This Week in Global Mobile | September 17, 2010

At times it's difficult to keep pace with the latest global mobile developments. I hope this selection of news stories from the past week will help you navigate the growing global network of connectivity:

  • Nokia awarded a million dollar investment to a Nairobi based start-up which provides a comprehensive application for food and retail distributors to manage their companies through their mobile phones.
  • A new South African business allows registered users to send and receive unlimited free SMS messages, generating profit from short advertisements appended to the end of each text.
  • A lieutenant colonel in the British army plans to be the first commanding officer to tweet his daily life from the front lines of Afghanistan, despite security concerns by military officials. The U.S. military only recently reversed a general ban on social media services.
  • The government of Sierra Leone is cracking down on vendors of unregistered SIM cards, calling them a threat to national security. [via Mobile Active]
  • Haystack, a much-heralded anti-censorship tool utilized by Iranian web users to circumvent strict government restrictions, was withdrawn by its developer after it was discovered that Iranian officials may be able to trace citizens through it.
  • Although social media can be used to cross cultural barriers, Global Chaos reminds us that, as is the case with the Armenia-Azerbaijan ethnic conflict, 21st-century peace-building efforts are still susceptible to hackers and cyber-attacks.
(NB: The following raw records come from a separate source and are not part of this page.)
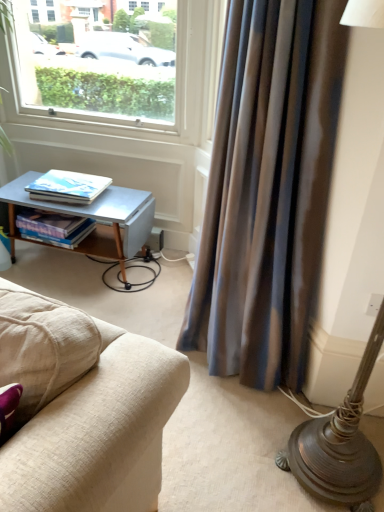 Question: From a real-world perspective, is white plastic window at upper left under matte white book at left, which appears as the 1th book when viewed from the top?

Choices:
 (A) yes
 (B) no

Answer: (B)

Question: Is white plastic window at upper left not inside matte white book at left, which appears as the 1th book when viewed from the top?

Choices:
 (A) no
 (B) yes

Answer: (B)

Question: Is matte white book at left, which appears as the 1th book when viewed from the top, surrounded by white plastic window at upper left?

Choices:
 (A) no
 (B) yes

Answer: (A)

Question: Is white plastic window at upper left to the right of matte white book at left, which appears as the 1th book when viewed from the top, from the viewer's perspective?

Choices:
 (A) yes
 (B) no

Answer: (A)

Question: From a real-world perspective, is white plastic window at upper left located higher than matte white book at left, which appears as the 1th book when viewed from the top?

Choices:
 (A) yes
 (B) no

Answer: (A)

Question: Is hardcover books at lower left, which appears as the 1th book when ordered from the bottom, bigger or smaller than matte white book at left, which appears as the 1th book when viewed from the top?

Choices:
 (A) small
 (B) big

Answer: (B)

Question: From the image's perspective, is hardcover books at lower left, which appears as the 1th book when ordered from the bottom, above or below matte white book at left, which appears as the 1th book when viewed from the top?

Choices:
 (A) below
 (B) above

Answer: (A)

Question: In the image, is hardcover books at lower left, which appears as the 1th book when ordered from the bottom, on the left side or the right side of matte white book at left, which appears as the 1th book when viewed from the top?

Choices:
 (A) left
 (B) right

Answer: (A)

Question: Is hardcover books at lower left, which is counted as the second book, starting from the top, wider or thinner than matte white book at left, which is counted as the second book, starting from the bottom?

Choices:
 (A) thin
 (B) wide

Answer: (A)

Question: From a real-world perspective, is white plastic window at upper left physically located above or below matte white book at left, which appears as the 1th book when viewed from the top?

Choices:
 (A) below
 (B) above

Answer: (B)

Question: Is white plastic window at upper left taller or shorter than matte white book at left, which appears as the 1th book when viewed from the top?

Choices:
 (A) short
 (B) tall

Answer: (B)

Question: Considering the positions of white plastic window at upper left and matte white book at left, which appears as the 1th book when viewed from the top, in the image, is white plastic window at upper left wider or thinner than matte white book at left, which appears as the 1th book when viewed from the top,?

Choices:
 (A) wide
 (B) thin

Answer: (B)

Question: Is white plastic window at upper left spatially inside matte white book at left, which is counted as the second book, starting from the bottom, or outside of it?

Choices:
 (A) outside
 (B) inside

Answer: (A)

Question: Looking at their shapes, would you say hardcover books at lower left, which is counted as the second book, starting from the top, is wider or thinner than silky blue curtain at right?

Choices:
 (A) wide
 (B) thin

Answer: (B)

Question: From the image's perspective, is hardcover books at lower left, which appears as the 1th book when ordered from the bottom, positioned above or below silky blue curtain at right?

  • On Wednesday Dell announced that its electronic medical database system will be fully integrated into its new Android-based Streak tablet in a bid to bring health care into the mobile world.
  • Demonstrating the rapid growth of mobile technology across the world, ComScore revealed that the European smartphone market grew by nearly 50% in the last year alone.
  • At its World 2010 conference, Nokia announced a partnership with Intuit to pioneer a location-based advertising service to help small business owners succeed worldwide through mobile phone marketing.
  • Google’s Chief Legal Officer called for increased pressure against web-censoring governments, whose actions violate human rights and damage U.S. trade interests.
  • Although Internet penetration hovers at low levels throughout Africa, a survey released this week indicates that over 90% of business owners across the continent expect an “Internet revolution” of higher adoption, increased competition, and lower prices in the near future.